- Directions for this task -
Go through the records and show each line where the word "tidak" occurs.

- Data in this exercise -
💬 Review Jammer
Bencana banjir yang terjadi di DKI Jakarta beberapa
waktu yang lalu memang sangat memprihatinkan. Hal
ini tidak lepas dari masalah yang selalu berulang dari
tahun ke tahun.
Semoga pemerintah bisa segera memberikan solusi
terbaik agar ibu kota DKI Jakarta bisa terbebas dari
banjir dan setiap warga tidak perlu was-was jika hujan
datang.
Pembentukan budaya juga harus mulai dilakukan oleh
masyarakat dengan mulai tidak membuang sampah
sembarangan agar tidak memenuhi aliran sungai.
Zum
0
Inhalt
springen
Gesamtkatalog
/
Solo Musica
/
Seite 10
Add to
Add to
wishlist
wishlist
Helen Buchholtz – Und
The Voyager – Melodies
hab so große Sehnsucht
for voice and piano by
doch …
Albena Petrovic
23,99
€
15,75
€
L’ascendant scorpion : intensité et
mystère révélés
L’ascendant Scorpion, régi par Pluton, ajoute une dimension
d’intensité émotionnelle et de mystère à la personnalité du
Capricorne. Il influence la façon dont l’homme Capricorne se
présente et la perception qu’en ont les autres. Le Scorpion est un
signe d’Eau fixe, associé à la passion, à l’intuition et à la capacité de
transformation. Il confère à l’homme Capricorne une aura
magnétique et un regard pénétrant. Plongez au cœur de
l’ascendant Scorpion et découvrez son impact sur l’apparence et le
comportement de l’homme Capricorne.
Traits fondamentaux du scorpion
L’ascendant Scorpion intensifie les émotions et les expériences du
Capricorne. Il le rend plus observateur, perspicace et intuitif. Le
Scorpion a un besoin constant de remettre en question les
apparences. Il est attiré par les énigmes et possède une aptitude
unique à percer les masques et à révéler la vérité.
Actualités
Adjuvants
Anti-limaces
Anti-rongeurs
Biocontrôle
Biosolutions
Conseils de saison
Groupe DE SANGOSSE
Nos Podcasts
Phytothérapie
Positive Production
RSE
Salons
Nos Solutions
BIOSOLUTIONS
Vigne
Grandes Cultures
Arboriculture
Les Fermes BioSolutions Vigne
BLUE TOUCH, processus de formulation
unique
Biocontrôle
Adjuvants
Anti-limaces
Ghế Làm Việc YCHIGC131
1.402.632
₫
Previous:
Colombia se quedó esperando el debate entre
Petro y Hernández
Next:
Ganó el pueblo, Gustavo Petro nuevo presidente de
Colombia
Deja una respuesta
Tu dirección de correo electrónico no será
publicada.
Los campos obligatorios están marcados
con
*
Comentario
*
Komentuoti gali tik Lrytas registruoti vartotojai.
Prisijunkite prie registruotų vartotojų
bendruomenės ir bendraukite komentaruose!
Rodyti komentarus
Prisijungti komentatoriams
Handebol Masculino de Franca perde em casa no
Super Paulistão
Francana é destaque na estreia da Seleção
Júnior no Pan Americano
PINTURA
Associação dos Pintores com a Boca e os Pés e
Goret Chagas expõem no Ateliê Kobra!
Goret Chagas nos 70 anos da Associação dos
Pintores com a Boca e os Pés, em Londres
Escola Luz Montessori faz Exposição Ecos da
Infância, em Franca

- Reply to the task -
ini tidak lepas dari masalah yang selalu berulang dari
banjir dan setiap warga tidak perlu was-was jika hujan
masyarakat dengan mulai tidak membuang sampah
sembarangan agar tidak memenuhi aliran sungai.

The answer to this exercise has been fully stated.